Recorded data

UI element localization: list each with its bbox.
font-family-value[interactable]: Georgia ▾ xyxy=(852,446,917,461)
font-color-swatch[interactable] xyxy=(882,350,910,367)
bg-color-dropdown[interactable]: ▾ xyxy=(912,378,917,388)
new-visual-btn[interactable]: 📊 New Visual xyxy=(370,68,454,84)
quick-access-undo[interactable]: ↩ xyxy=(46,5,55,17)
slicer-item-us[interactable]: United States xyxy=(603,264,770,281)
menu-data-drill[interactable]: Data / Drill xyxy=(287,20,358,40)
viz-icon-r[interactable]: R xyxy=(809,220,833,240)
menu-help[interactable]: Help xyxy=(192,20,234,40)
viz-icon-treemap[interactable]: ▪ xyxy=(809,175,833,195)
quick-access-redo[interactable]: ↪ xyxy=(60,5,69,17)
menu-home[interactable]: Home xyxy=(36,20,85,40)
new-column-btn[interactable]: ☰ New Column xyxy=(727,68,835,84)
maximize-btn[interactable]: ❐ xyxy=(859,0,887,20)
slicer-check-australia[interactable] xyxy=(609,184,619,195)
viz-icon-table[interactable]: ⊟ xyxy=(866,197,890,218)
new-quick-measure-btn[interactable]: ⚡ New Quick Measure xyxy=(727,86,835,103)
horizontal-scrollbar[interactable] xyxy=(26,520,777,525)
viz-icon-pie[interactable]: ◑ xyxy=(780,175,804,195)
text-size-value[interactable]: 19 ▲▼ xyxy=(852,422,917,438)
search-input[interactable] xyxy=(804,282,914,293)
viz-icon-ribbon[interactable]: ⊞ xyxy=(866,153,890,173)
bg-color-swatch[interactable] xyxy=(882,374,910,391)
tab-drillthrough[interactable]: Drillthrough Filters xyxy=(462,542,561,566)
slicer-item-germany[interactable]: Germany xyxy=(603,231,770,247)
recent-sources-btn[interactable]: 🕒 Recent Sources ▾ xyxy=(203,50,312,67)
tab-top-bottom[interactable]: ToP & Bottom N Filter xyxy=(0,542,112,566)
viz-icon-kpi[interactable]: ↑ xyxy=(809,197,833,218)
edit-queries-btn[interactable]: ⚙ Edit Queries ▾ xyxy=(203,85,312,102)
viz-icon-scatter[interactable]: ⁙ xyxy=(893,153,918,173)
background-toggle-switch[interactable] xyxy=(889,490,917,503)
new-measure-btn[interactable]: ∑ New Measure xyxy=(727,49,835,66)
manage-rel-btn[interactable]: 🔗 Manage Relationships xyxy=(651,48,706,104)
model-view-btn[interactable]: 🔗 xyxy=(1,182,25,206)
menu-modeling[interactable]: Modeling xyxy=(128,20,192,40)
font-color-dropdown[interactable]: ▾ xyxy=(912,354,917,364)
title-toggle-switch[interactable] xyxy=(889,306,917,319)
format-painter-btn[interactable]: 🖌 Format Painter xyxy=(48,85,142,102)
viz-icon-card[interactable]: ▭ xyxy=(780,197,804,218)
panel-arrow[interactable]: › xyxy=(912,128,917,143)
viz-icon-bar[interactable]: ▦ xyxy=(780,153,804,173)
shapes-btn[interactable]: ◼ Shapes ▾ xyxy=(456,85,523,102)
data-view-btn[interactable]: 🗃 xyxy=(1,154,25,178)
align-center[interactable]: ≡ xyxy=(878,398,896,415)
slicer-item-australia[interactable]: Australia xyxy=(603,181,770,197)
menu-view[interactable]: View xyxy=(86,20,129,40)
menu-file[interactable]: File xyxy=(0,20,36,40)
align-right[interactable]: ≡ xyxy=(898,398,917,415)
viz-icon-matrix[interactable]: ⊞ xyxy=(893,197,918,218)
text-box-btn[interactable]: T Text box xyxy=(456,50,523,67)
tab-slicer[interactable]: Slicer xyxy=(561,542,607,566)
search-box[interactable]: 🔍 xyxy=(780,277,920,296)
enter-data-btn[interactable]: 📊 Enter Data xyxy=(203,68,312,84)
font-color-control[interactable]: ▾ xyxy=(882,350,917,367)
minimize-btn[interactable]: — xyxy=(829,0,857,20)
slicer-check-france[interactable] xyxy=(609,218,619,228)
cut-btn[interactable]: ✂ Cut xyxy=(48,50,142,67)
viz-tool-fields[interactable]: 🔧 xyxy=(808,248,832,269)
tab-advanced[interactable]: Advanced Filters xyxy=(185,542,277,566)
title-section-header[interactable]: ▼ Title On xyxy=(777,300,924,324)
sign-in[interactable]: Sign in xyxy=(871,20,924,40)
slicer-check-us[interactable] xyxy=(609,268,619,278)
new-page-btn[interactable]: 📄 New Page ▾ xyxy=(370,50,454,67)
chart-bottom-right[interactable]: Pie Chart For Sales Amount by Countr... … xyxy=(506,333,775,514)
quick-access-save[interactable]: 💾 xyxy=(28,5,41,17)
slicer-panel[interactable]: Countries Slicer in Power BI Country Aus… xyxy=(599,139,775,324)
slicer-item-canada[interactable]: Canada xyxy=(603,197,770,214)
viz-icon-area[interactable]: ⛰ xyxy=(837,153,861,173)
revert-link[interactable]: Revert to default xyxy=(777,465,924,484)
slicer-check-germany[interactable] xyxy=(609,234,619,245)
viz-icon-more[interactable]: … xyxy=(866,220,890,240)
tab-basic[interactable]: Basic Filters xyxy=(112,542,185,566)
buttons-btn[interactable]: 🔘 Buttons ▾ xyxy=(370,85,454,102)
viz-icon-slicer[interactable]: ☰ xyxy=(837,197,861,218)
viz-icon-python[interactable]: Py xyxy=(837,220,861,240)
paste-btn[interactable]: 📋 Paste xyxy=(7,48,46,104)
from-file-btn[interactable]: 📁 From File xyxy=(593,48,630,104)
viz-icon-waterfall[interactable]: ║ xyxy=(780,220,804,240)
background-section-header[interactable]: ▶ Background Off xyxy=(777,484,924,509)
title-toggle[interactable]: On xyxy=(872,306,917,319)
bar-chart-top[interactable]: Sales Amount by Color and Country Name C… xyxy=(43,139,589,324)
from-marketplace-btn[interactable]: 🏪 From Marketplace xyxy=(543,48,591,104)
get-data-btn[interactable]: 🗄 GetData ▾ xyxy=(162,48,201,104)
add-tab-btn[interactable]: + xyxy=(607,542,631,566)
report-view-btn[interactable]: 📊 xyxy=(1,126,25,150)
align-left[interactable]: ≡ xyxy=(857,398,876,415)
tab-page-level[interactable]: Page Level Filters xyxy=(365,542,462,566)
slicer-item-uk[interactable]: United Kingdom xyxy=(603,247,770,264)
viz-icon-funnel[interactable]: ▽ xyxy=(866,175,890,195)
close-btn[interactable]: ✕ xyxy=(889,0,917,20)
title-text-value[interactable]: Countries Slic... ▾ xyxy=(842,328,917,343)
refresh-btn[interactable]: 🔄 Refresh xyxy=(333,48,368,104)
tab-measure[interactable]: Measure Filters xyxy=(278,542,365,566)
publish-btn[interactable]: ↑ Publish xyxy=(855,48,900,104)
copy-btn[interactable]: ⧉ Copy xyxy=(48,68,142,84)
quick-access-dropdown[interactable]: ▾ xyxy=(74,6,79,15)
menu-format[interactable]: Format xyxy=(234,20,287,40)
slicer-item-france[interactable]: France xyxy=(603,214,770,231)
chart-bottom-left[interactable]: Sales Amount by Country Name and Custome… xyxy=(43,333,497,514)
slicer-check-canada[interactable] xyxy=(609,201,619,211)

What the task requires: Reproduce each entry above. Every word must match.

Answer area:
UI element localization: list each with its bbox.
font-family-value[interactable]: Georgia ▾ xyxy=(852,446,917,461)
font-color-swatch[interactable] xyxy=(882,350,910,367)
bg-color-dropdown[interactable]: ▾ xyxy=(912,378,917,388)
new-visual-btn[interactable]: 📊 New Visual xyxy=(370,68,454,84)
quick-access-undo[interactable]: ↩ xyxy=(46,5,55,17)
slicer-item-us[interactable]: United States xyxy=(603,264,770,281)
menu-data-drill[interactable]: Data / Drill xyxy=(287,20,358,40)
viz-icon-r[interactable]: R xyxy=(809,220,833,240)
menu-help[interactable]: Help xyxy=(192,20,234,40)
viz-icon-treemap[interactable]: ▪ xyxy=(809,175,833,195)
quick-access-redo[interactable]: ↪ xyxy=(60,5,69,17)
menu-home[interactable]: Home xyxy=(36,20,85,40)
new-column-btn[interactable]: ☰ New Column xyxy=(727,68,835,84)
maximize-btn[interactable]: ❐ xyxy=(859,0,887,20)
slicer-check-australia[interactable] xyxy=(609,184,619,195)
viz-icon-table[interactable]: ⊟ xyxy=(866,197,890,218)
new-quick-measure-btn[interactable]: ⚡ New Quick Measure xyxy=(727,86,835,103)
horizontal-scrollbar[interactable] xyxy=(26,520,777,525)
viz-icon-pie[interactable]: ◑ xyxy=(780,175,804,195)
text-size-value[interactable]: 19 ▲▼ xyxy=(852,422,917,438)
search-input[interactable] xyxy=(804,282,914,293)
viz-icon-ribbon[interactable]: ⊞ xyxy=(866,153,890,173)
bg-color-swatch[interactable] xyxy=(882,374,910,391)
tab-drillthrough[interactable]: Drillthrough Filters xyxy=(462,542,561,566)
slicer-item-germany[interactable]: Germany xyxy=(603,231,770,247)
recent-sources-btn[interactable]: 🕒 Recent Sources ▾ xyxy=(203,50,312,67)
tab-top-bottom[interactable]: ToP & Bottom N Filter xyxy=(0,542,112,566)
viz-icon-kpi[interactable]: ↑ xyxy=(809,197,833,218)
edit-queries-btn[interactable]: ⚙ Edit Queries ▾ xyxy=(203,85,312,102)
viz-icon-scatter[interactable]: ⁙ xyxy=(893,153,918,173)
background-toggle-switch[interactable] xyxy=(889,490,917,503)
new-measure-btn[interactable]: ∑ New Measure xyxy=(727,49,835,66)
manage-rel-btn[interactable]: 🔗 Manage Relationships xyxy=(651,48,706,104)
model-view-btn[interactable]: 🔗 xyxy=(1,182,25,206)
menu-modeling[interactable]: Modeling xyxy=(128,20,192,40)
font-color-dropdown[interactable]: ▾ xyxy=(912,354,917,364)
title-toggle-switch[interactable] xyxy=(889,306,917,319)
format-painter-btn[interactable]: 🖌 Format Painter xyxy=(48,85,142,102)
viz-icon-card[interactable]: ▭ xyxy=(780,197,804,218)
panel-arrow[interactable]: › xyxy=(912,128,917,143)
viz-icon-bar[interactable]: ▦ xyxy=(780,153,804,173)
shapes-btn[interactable]: ◼ Shapes ▾ xyxy=(456,85,523,102)
data-view-btn[interactable]: 🗃 xyxy=(1,154,25,178)
align-center[interactable]: ≡ xyxy=(878,398,896,415)
slicer-item-australia[interactable]: Australia xyxy=(603,181,770,197)
menu-view[interactable]: View xyxy=(86,20,129,40)
menu-file[interactable]: File xyxy=(0,20,36,40)
align-right[interactable]: ≡ xyxy=(898,398,917,415)
viz-icon-matrix[interactable]: ⊞ xyxy=(893,197,918,218)
text-box-btn[interactable]: T Text box xyxy=(456,50,523,67)
tab-slicer[interactable]: Slicer xyxy=(561,542,607,566)
search-box[interactable]: 🔍 xyxy=(780,277,920,296)
enter-data-btn[interactable]: 📊 Enter Data xyxy=(203,68,312,84)
font-color-control[interactable]: ▾ xyxy=(882,350,917,367)
minimize-btn[interactable]: — xyxy=(829,0,857,20)
slicer-check-france[interactable] xyxy=(609,218,619,228)
cut-btn[interactable]: ✂ Cut xyxy=(48,50,142,67)
viz-tool-fields[interactable]: 🔧 xyxy=(808,248,832,269)
tab-advanced[interactable]: Advanced Filters xyxy=(185,542,277,566)
title-section-header[interactable]: ▼ Title On xyxy=(777,300,924,324)
sign-in[interactable]: Sign in xyxy=(871,20,924,40)
slicer-check-us[interactable] xyxy=(609,268,619,278)
new-page-btn[interactable]: 📄 New Page ▾ xyxy=(370,50,454,67)
chart-bottom-right[interactable]: Pie Chart For Sales Amount by Countr... … xyxy=(506,333,775,514)
quick-access-save[interactable]: 💾 xyxy=(28,5,41,17)
slicer-panel[interactable]: Countries Slicer in Power BI Country Aus… xyxy=(599,139,775,324)
slicer-item-canada[interactable]: Canada xyxy=(603,197,770,214)
viz-icon-area[interactable]: ⛰ xyxy=(837,153,861,173)
revert-link[interactable]: Revert to default xyxy=(777,465,924,484)
slicer-check-germany[interactable] xyxy=(609,234,619,245)
viz-icon-more[interactable]: … xyxy=(866,220,890,240)
tab-basic[interactable]: Basic Filters xyxy=(112,542,185,566)
buttons-btn[interactable]: 🔘 Buttons ▾ xyxy=(370,85,454,102)
viz-icon-slicer[interactable]: ☰ xyxy=(837,197,861,218)
viz-icon-python[interactable]: Py xyxy=(837,220,861,240)
paste-btn[interactable]: 📋 Paste xyxy=(7,48,46,104)
from-file-btn[interactable]: 📁 From File xyxy=(593,48,630,104)
viz-icon-waterfall[interactable]: ║ xyxy=(780,220,804,240)
background-section-header[interactable]: ▶ Background Off xyxy=(777,484,924,509)
title-toggle[interactable]: On xyxy=(872,306,917,319)
bar-chart-top[interactable]: Sales Amount by Color and Country Name C… xyxy=(43,139,589,324)
from-marketplace-btn[interactable]: 🏪 From Marketplace xyxy=(543,48,591,104)
get-data-btn[interactable]: 🗄 GetData ▾ xyxy=(162,48,201,104)
add-tab-btn[interactable]: + xyxy=(607,542,631,566)
report-view-btn[interactable]: 📊 xyxy=(1,126,25,150)
align-left[interactable]: ≡ xyxy=(857,398,876,415)
tab-page-level[interactable]: Page Level Filters xyxy=(365,542,462,566)
slicer-item-uk[interactable]: United Kingdom xyxy=(603,247,770,264)
viz-icon-funnel[interactable]: ▽ xyxy=(866,175,890,195)
close-btn[interactable]: ✕ xyxy=(889,0,917,20)
title-text-value[interactable]: Countries Slic... ▾ xyxy=(842,328,917,343)
refresh-btn[interactable]: 🔄 Refresh xyxy=(333,48,368,104)
tab-measure[interactable]: Measure Filters xyxy=(278,542,365,566)
publish-btn[interactable]: ↑ Publish xyxy=(855,48,900,104)
copy-btn[interactable]: ⧉ Copy xyxy=(48,68,142,84)
quick-access-dropdown[interactable]: ▾ xyxy=(74,6,79,15)
menu-format[interactable]: Format xyxy=(234,20,287,40)
slicer-item-france[interactable]: France xyxy=(603,214,770,231)
chart-bottom-left[interactable]: Sales Amount by Country Name and Custome… xyxy=(43,333,497,514)
slicer-check-canada[interactable] xyxy=(609,201,619,211)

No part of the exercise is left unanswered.